Yani, 2024 yılındaki deneme sonucu, siyasi ve ekonomik engellerle önüne baraj konmazsa, işe yarayacak bir yamaç çıktı ortaya, bir akıntı oluştu ve bölgenin insani coğrafyasının bir parçası haline geldi. Bundan sonraki yazlarda da devam edecektir. Doğal olan da budur.
NÜFUS BASINCI
Nüfus da tarihin belirleyici faktörleri arasındadır, biliyorsunuz. Son 50 yıl içinde Ege’nin iki yakası arasında bir nüfus dengesizliği oluştu. Gittikçe çoğalan 90 milyon bir tarafta, gittikçe azalan 9 milyon öbür tarafta!
Akdenizliliği seven Türkler Orta ve Doğu Anadolu’yu boşaltıp Batı’ya geldi, Ege sahillerine yığıldı. Gidecek yeni yerlere ihtiyaç var . Örneğin Bodrumun beyaz sitelerle dolu yarları denize atlamak için sıraya girmiş yüzücülerle dolu tramplenlere benziyor. Buna karşılık ciddi bir doğurganlık sorunu olan Yunanistan’ın yarısı Atina’da öbeklenmiş durumda. Çalışmak için Ege’ye gönderecek insan sıkıntısı çekiliyor.

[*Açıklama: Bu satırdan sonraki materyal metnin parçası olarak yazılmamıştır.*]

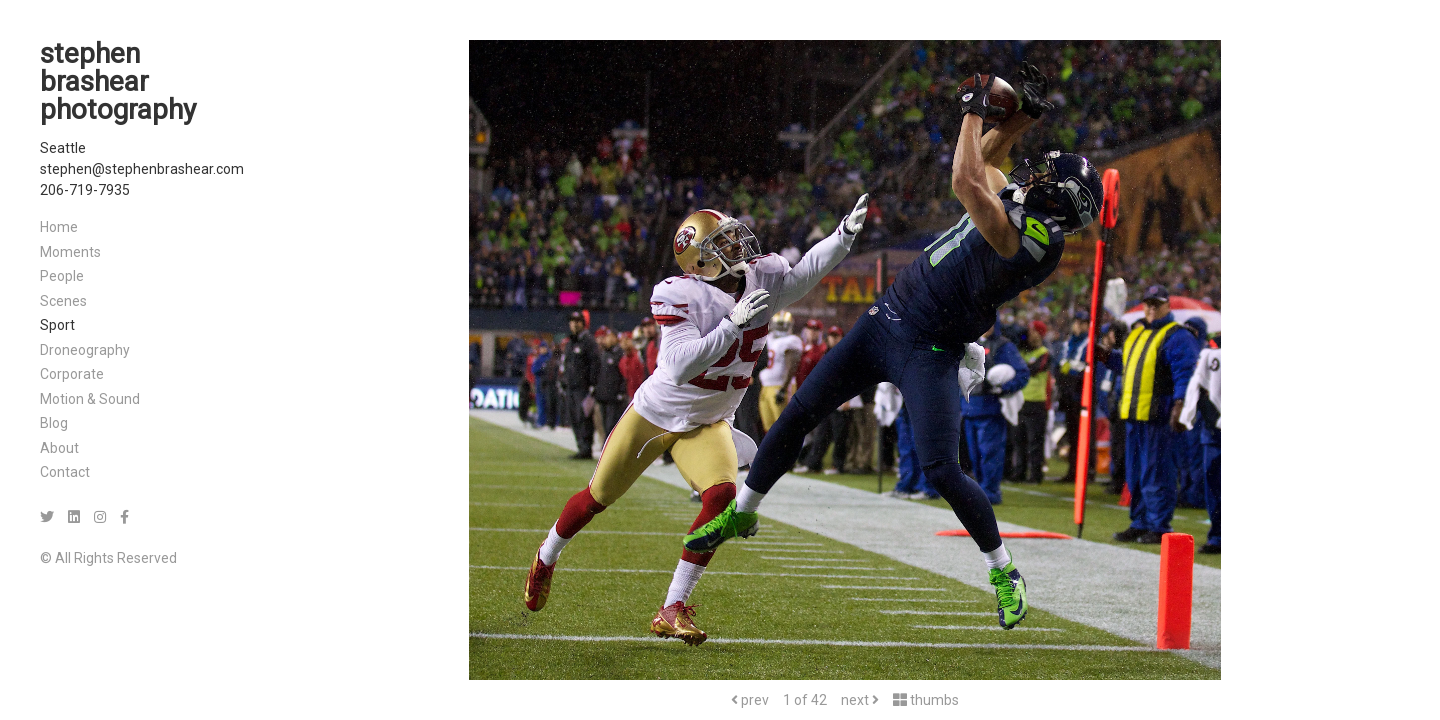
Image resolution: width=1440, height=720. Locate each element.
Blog (54, 423)
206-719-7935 (85, 190)
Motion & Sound (90, 399)
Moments (70, 252)
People (62, 276)
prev (750, 700)
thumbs (926, 700)
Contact (65, 472)
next (860, 700)
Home (59, 227)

Ortaya çıkan basınç nasıl düşürülecek?
GEÇİŞ KOLAYLIĞI
Bu sorunun aşılmasının fiziksel açıdan en kolay yolu yarlarda birikmiş Türklerin Yunan adalarına geçmesine, oralarda iş kurmasına ve çalışmasına izin vermek olabilir. Psikolojik engellere rağmen, mantıklı olanı da budur. Bir yandan keskin milliyetçilik yapan iki tarafın, öte yandan da bunun altyapısı üzerinde düşünmeye başlamış olmaları beni şaşırtmaz. Yunanistan’ın turizm gelirine, Türklerin ise yeni iş alanlarına ihtiyacı var. Sorun yapısaldır.
Homeros ve Herodot okumamış olanlar için tüm bu söylediklerim uçuk hayaller olarak görünebilir. Oysa, bu denizin tarihi hep bu gibi değişimlerin öyküsüdür. Kavimler göçle, savaşla, seçimle sürekli yer değiştirmiştir. Ortaya zamanla yeni bileşimler çıkmıştır.
Ege ve Akdeniz için için birkaç yüzyıl o kadar da uzun bir zaman değildir.
YAPISAL SORUN
Bülent Ecevit ve İsmail Cem gibi Türkiye’nin tarihsel misyonu konusunda bilinçli politikacıların ve Turgut Özal’ın Avrupa Birliği projesine önem vermelerinin bir nedeni de buydu: Türkiye AB’ye girince Ege ve Kıbrıs kördüğümleri neredeyse kendiliğinden çözülecek, ilişkiler doğallaşacaktı.
Ama olmadı. Şimdi başka yollar aranıyor. O açıdan 2024 yazı ilginç bir deneyim oldu! Çözülmemiş sorunlar sorun olmaya devam ediyor. Çözene kadar!